Domain Annotation

Compatibility wrapper for HMMER binaries and output.

gecco.hmmer.embedded_hmms() Iterator[HMM][source]

Iterate over the embedded HMMs that are shipped with GECCO.

class gecco.hmmer.HMM(object)[source]

A Hidden Markov Model library to use with HMMER.

id: str

Alias for field number 0

version: str

Alias for field number 1

url: str

Alias for field number 2

path: str

Alias for field number 3

size: Optional[int]

Alias for field number 4

relabel_with: Optional[str]

Alias for field number 5

md5: Optional[str]

Alias for field number 6

relabel(domain: str) str[source]

Rename a domain obtained by this HMM to the right accession.

This method can be used with HMM libraries that have separate HMMs for the same domain, such as Pfam.

class gecco.hmmer.DomainAnnotator(object)[source]

An abstract class for annotating genes with protein domains.

__init__(hmm: HMM, cpus: Optional[int] = None, whitelist: Optional[Container[str]] = None) None[source]

Prepare a new HMMER annotation handler with the given hmms.

Parameters:
  • hmm (str) – The path to the file containing the HMMs.

  • cpus (int, optional) – The number of CPUs to allocate for the hmmsearch command. Give None to use the default.

  • whitelist (container of str) – If given, a container containing the accessions of the individual HMMs to annotate with. If None is given, annotate with the entire file.

abstract run(genes: Iterable[Gene]) List[Gene][source]

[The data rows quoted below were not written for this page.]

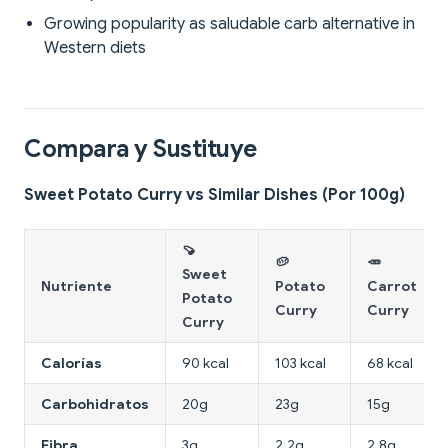
Growing popularity as saludable carb alternative in
Western diets
Compara y Sustituye
Sweet Potato Curry vs Similar Dishes (Por 100g)
🍠
🥔
🥕
Sweet
Nutriente
Potato
Carrot
Potato
Curry
Curry
Curry
Calorías
90 kcal
103 kcal
68 kcal
Carbohidratos
20g
23g
15g
Fibra
3g
2.2g
2.8g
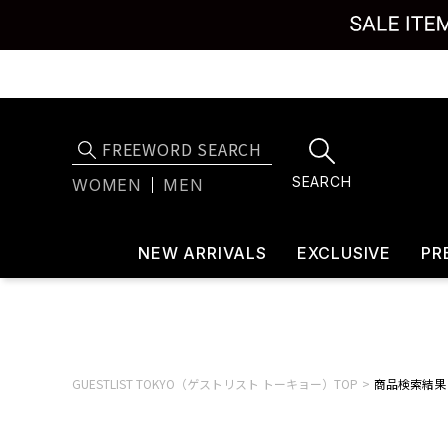
SEARCH
WOMEN
MEN
NEW ARRIVALS
EXCLUSIVE
PR
GUESTLIST TOKYO（ゲストリスト トーキョー）TOP
商品検索結果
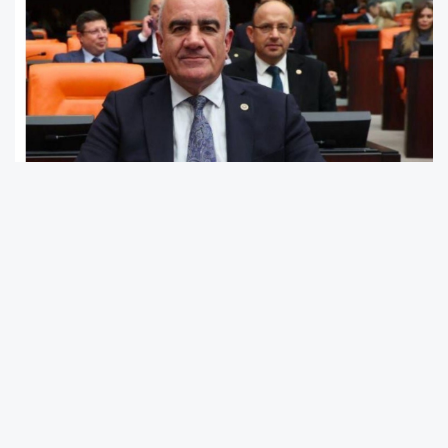
AK Parti Adıyaman Milletvekili ve Kamu İktisadi
Teşebbüsleri (KİT) Komisyonu Üyesi Hüseyin
Özhan, 19 Ekim Muhtarlar Günü dolayısıyla bir
kutlama mesajı yayımladı. Muhtarların devlet
ile millet arasındaki en önemli köprülerden biri
olduğunu vurgulayan Milletvekili Özhan,
demokrasinin yereldeki en güçlü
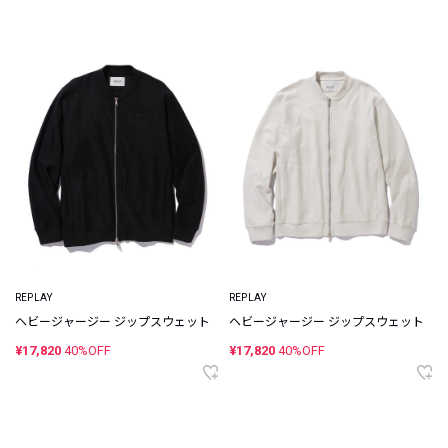
REPLAY
REPLAY
ヘビージャージー ジップスウェット
ヘビージャージー ジップスウェット
¥17,820
40%OFF
¥17,820
40%OFF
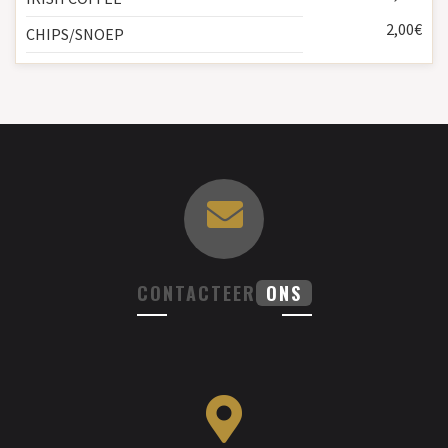
2,00€
CHIPS/SNOEP
CONTACTEER
ONS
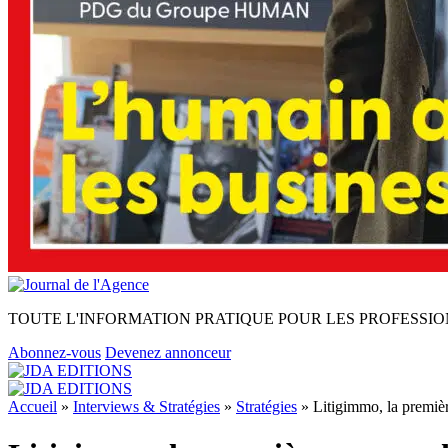
TOUTE L'INFORMATION PRATIQUE POUR LES PROFESSIO
Abonnez-vous
Devenez annonceur
Accueil
»
Interviews & Stratégies
»
Stratégies
»
Litigimmo, la premièr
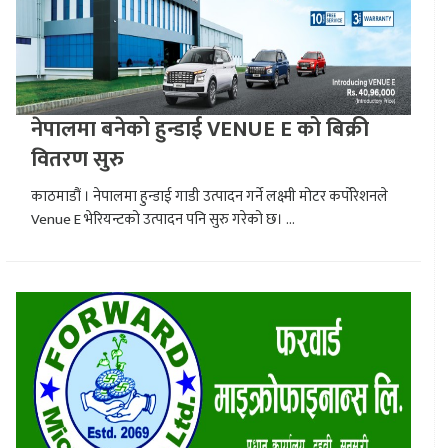
नेपालमा बनेको हुन्डाई VENUE E को बिक्री
वितरण सुरु
काठमाडौं । नेपालमा हुन्डाई गाडी उत्पादन गर्ने लक्ष्मी मोटर कर्पोरेशनले
Venue E भेरियन्टको उत्पादन पनि सुरु गरेको छ। ...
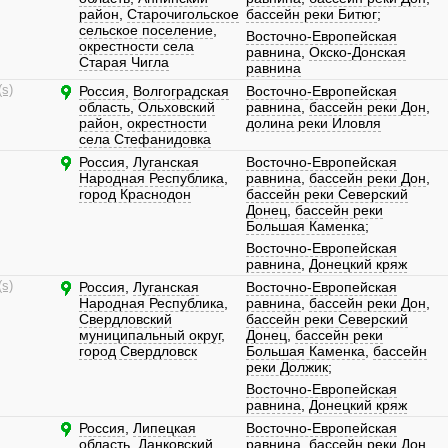
район
,
Старочигольское
бассейн реки Битюг
;
сельское поселение
,
Восточно-Европейская
окрестности села
равнина
,
Окско-Донская
Старая Чигла
равнина
(s)
Россия
,
Волгоградская
Восточно-Европейская
область
,
Ольховский
равнина
,
бассейн реки Дон
,
район
,
окрестности
долина реки Иловля
села Стефанидовка
Россия
,
Луганская
Восточно-Европейская
Народная Республика
,
равнина
,
бассейн реки Дон
,
город Краснодон
бассейн реки Северский
Донец
,
бассейн реки
Большая Каменка
;
Восточно-Европейская
равнина
,
Донецкий кряж
(s)
Россия
,
Луганская
Восточно-Европейская
Народная Республика
,
равнина
,
бассейн реки Дон
,
Свердловский
бассейн реки Северский
муниципальный округ
,
Донец
,
бассейн реки
город Свердловск
Большая Каменка
,
бассейн
реки Должик
;
Восточно-Европейская
равнина
,
Донецкий кряж
Россия
,
Липецкая
Восточно-Европейская
область
,
Данковский
равнина
,
бассейн реки Дон
,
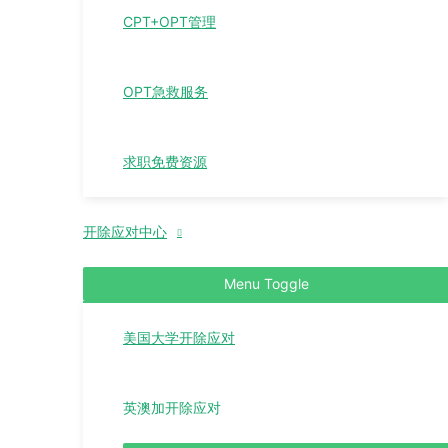
CPT+OPT管理
OPT急救服务
求职免费资源
开除应对中心
Menu Toggle
美国大学开除应对
英澳加开除应对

Run annotation on proteins of genes and update their domains.

Parameters:

genes (iterable of Gene) – An iterable that yield genes to annotate with self.hmm.

class gecco.hmmer.PyHMMER(DomainAnnotator)[source]

A domain annotator that uses pyhmmer.

run(genes: Iterable[Gene], progress: Optional[Callable[[HMM, int], None]] = None, bit_cutoffs: Optional[str] = None) List[Gene][source]

Run annotation on proteins of genes and update their domains.

Parameters:

genes (iterable of Gene) – An iterable that yield genes to annotate with self.hmm.